Spread Betting on Carbon Emissions

One of the options available to people spread betting in the UK is now spread betting on carbon emissions.

The European Union Emissions Trading Scheme was the world’s first large-scale emissions trading scheme and is still the largest. It was launched in 2005 to address climate change and is a major element of EU climate policy. It is a “cap and trade” system.

As of June of this year, the Scheme covered over 11,000 factories, power stations and other facilities in the 27 member states of the EU in addition to Liechtenstein, Iceland and Norway. Together, these installations generate almost half the CO2 emissions of the EU and 40 percent of its greenhouse gases. Australia, one of the world’s leading emitters of greenhouse gases per capita, will join the scheme in 2015.

The cap is a limit to the quantity of greenhouse gases that can be emitted, which reflects the industry of a company. The trade aspect occurs when companies reduce emissions by more than required and can save the unused allowance for the future or sell it. If emissions are not reduced below the given limit, a penalty is imposed unless an organisation buys an allowance.

It grows ever more difficult to reduce carbon emissions. Market forces will determine whether an organisation modifies equipment or merely purchases an allowance.

There is no such thing as an experienced trader in carbon emissions. Everybody has to learn as they go along. Large investment banks including JPMorgan, Goldman Sachs and Barclays are said to be becoming interested in carbon trading.

The market is highly volatile and illiquid, and subject to the whims of politicians. When spread betting on carbon emissions, you should study charts to identify resistance and support levels and trend lines. You can test a trading plan on historic data and then on a demo account for a week or two.

You should keep abreast of government intervention. Periodically, auctions of carbon credits cause the market to move dramatically. It is safest to refrain from betting in the run up to an auction, but gamblers will place a bet on how they believe a government will act.
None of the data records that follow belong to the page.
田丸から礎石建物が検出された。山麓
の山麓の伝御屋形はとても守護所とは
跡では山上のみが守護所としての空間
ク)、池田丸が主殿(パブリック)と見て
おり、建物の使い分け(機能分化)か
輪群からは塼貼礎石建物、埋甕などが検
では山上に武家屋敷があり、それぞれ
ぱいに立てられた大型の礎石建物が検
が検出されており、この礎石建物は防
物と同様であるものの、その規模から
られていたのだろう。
The EU recently modified its Scheme, although by less than campaigners and green businesses had demanded: the timing of auctions will be changed. After changes were announced in July, the price of carbon fell, because analysts had expected greater change. The current price is around £5.40 per tonne of carbon, well below the price of £20 to £32 believed by analysts to encourage companies to change their actions. Connie Hedegaard, the climate chief of the European commission, said further, greater reforms would be forthcoming.
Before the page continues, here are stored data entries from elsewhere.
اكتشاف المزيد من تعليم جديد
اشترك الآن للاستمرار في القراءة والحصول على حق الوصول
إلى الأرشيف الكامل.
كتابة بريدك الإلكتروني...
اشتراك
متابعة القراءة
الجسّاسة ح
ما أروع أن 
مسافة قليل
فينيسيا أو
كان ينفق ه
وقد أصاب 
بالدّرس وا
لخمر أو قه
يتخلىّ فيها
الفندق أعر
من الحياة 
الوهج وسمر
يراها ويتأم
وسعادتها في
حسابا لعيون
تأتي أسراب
Because economic activity in Europe is depressed and possibly because emissions forecasts were overstated when allocations were set, there is a surplus of carbon permits – Certificates in Emission Reductions – of six or seven percent. Many companies will pay no price for carbon emission for years. The EU could cut credits dramatically.

If alternative source of energy such as biofuels become more productive, emissions will reduce and so will the price of carbon credits.

There is, however, pressure in the other direction. The EU members, Germany, Belgium, France and Italy, have declared that they will move away from or phase out nuclear power. Throughout the EU, expensive carbon capture and storage (CCS) mechanisms will be fitted to power plants that use fossil fuels. These systems remain untested on a commercial scale.

There are people who say that within ten years, carbon will be a major, globally-traded commodity like oil.